Koronavirüs münasebetiyle...
13/04/2020 Pazartesi Köşe yazarı R.A
İlim ve tıp adamlarının ifâde ettiklerine göre, salgının yayılmasını
önlemek için, sosyal ortam etkileşimini mümkün olduğunca azaltmak önem arz
etmektedir.
Büyük bir memnuniyetle ifâde edelim ki, güzel ülkemizin bütün kamu kurum ve
kuruluşları, bütün dünyâyı kasıp kavuran, perîşân eden “Yeni Tip Coronavirüs
[Covit-19]”a karşı, dünyâya örnek teşkîl edecek bir şekilde mücâdele
etmektedirler.
Devlet ve Hükûmet yetkilileri, başta Sağlık Bakanlığı, Millî Eğitim
Bakanlığı, Üniversiteler, Millî Savunma Bakanlığı, Kültür ve Turizm Bakanlığı,
Dışişleri Bakanlığı, İçişleri Bakanlığı, Âile ve Sosyal Yardım Bakanlığı…

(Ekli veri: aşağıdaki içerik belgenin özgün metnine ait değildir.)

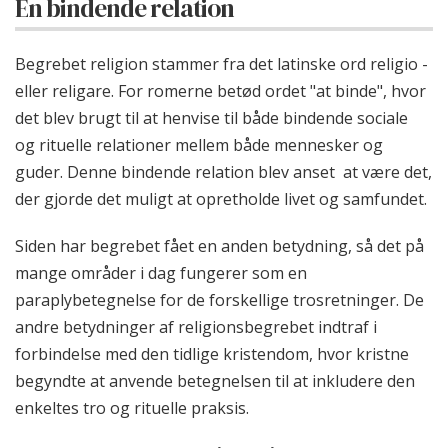
En bindende relation
Begrebet religion stammer fra det latinske ord religio -
eller religare. For romerne betød ordet "at binde", hvor
det blev brugt til at henvise til både bindende sociale
og rituelle relationer mellem både mennesker og
guder. Denne bindende relation blev anset at være det,
der gjorde det muligt at opretholde livet og samfundet.
Siden har begrebet fået en anden betydning, så det på
mange områder i dag fungerer som en
paraplybetegnelse for de forskellige trosretninger. De
andre betydninger af religionsbegrebet indtraf i
forbindelse med den tidlige kristendom, hvor kristne
begyndte at anvende betegnelsen til at inkludere den
enkeltes tro og rituelle praksis.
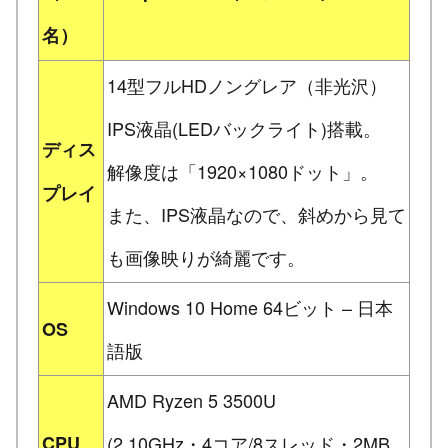
名）
14型フルHDノングレア（非光沢）
IPS液晶(LEDバックライト)搭載。
ディス
解像度は「1920×1080ドット」。
プレイ
また、IPS液晶なので、斜めから見て
も画像映りが綺麗です。
Windows 10 Home 64ビット – 日本
OS
語版
AMD Ryzen 5 3500U
CPU
(2.10GHz・4コア/8スレッド・2MB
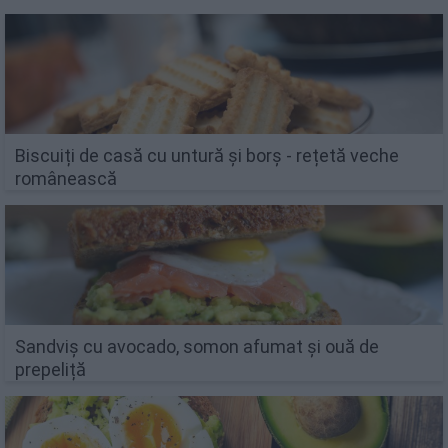
Biscuiți de casă cu untură și borș - rețetă veche
românească
Sandviș cu avocado, somon afumat și ouă de
prepeliță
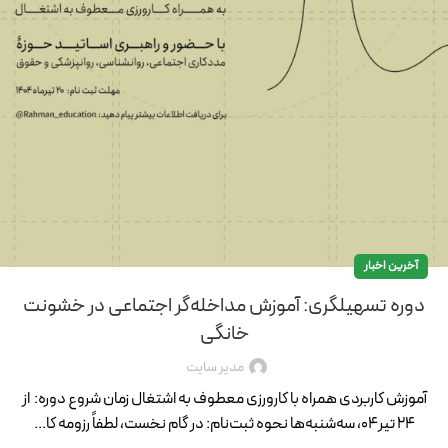
آخرین اخبار
دوره تسهیلگری: آموزش مداخله‌گر اجتماعی در خشونت
خانگی
مدیر سایت
آموزش کاربردی همراه با کارورزی معطوف به اشتغال زمان شروع دوره: از
۲۴ تیر۰۴، سه‌شنبه‌ها نحوه ثبت‌نام: در گام نخست، لطفاً رزومه کا...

Belediyeler ve diğer bazı Sivil Toplum Kuruluşları olmak üzere çeşitli
müesseselerimizin aldıkları tedbirler takdîre şâyândır.

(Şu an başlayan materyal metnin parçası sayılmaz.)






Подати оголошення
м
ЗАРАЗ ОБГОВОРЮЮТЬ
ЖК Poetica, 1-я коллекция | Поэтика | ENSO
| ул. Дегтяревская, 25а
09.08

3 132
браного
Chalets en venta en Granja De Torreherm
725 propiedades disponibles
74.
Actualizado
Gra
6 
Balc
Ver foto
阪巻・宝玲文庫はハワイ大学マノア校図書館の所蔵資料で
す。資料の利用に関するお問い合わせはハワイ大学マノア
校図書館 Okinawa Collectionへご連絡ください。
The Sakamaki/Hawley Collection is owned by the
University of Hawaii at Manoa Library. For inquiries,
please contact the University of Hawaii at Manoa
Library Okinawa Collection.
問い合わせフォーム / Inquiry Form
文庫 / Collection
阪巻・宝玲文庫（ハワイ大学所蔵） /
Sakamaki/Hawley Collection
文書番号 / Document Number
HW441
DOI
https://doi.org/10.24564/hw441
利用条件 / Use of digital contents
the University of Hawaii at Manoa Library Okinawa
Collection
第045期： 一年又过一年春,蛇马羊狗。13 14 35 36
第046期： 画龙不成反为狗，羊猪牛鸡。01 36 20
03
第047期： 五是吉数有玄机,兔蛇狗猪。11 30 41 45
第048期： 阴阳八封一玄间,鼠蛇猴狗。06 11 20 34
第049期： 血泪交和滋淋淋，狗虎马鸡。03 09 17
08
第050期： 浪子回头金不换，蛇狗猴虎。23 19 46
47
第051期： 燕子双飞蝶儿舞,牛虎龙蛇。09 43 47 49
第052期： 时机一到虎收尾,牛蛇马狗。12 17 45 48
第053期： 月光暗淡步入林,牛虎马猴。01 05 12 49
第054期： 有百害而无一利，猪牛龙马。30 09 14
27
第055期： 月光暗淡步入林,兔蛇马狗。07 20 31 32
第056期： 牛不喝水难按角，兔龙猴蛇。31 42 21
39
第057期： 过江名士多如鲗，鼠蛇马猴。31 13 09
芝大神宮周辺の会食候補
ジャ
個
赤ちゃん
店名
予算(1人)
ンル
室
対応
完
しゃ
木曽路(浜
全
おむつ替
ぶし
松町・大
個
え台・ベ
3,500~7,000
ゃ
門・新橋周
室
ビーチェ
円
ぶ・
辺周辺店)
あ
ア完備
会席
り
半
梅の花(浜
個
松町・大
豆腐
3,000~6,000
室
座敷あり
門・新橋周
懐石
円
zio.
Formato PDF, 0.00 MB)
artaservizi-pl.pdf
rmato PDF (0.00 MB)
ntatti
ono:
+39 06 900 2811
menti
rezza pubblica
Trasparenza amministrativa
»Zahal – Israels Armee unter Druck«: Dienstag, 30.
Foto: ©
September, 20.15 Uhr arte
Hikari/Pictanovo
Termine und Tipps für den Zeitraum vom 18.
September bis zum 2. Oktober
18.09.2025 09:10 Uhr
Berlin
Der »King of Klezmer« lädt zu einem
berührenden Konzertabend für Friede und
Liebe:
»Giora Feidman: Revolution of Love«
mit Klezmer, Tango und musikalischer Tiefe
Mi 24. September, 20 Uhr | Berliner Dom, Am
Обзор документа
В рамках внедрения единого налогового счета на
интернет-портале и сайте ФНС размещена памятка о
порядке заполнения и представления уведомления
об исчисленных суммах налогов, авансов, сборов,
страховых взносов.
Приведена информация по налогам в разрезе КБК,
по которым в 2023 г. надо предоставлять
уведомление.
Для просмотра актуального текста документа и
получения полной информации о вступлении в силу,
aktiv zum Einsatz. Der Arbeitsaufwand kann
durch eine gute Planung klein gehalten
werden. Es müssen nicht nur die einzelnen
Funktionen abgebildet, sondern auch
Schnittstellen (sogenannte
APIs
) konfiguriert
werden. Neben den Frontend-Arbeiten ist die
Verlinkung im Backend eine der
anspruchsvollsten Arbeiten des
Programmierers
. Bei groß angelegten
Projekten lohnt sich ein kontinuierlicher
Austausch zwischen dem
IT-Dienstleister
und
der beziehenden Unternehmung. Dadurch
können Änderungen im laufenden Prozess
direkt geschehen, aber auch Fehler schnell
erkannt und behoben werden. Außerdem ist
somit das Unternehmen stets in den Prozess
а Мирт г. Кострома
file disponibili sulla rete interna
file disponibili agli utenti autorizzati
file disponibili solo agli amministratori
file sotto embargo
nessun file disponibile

Hele Sağlık Bakanlığımızın ve İlmî Heyet'in (Bilim Kurulu’nun), daha virüs
ortaya çıkar çıkmaz, zamanında aldığı ciddî tedbîrlerle, bu virüs güzel
ülkemizde asgarî seviyede tutulmuş, vak’a sayısı ve ölüm adedi, bütün dünyâya
kıyâsla, son derece cüzi bir seviyede kalmıştır; inşallah daha fazla
artmaz.
Şüphe yok ki, azîz vatandaşlarımızın bu husûstaki dikkatleri,
hassâsiyetleri, tedbîrli davranmaları ve farkındalığın artması daha etkin bir
mücâdele sağlayacaktır.
İlim ve tıp adamlarının ifâde ettiklerine göre, salgının yayılmasını
önlemek için, sosyal ortam etkileşimini mümkün olduğunca azaltmak önem arz
etmektedir.
Marmara Üniversitesi Fen-Edebiyat Fakültesi Öğretim Üyelerinden Prof. Dr.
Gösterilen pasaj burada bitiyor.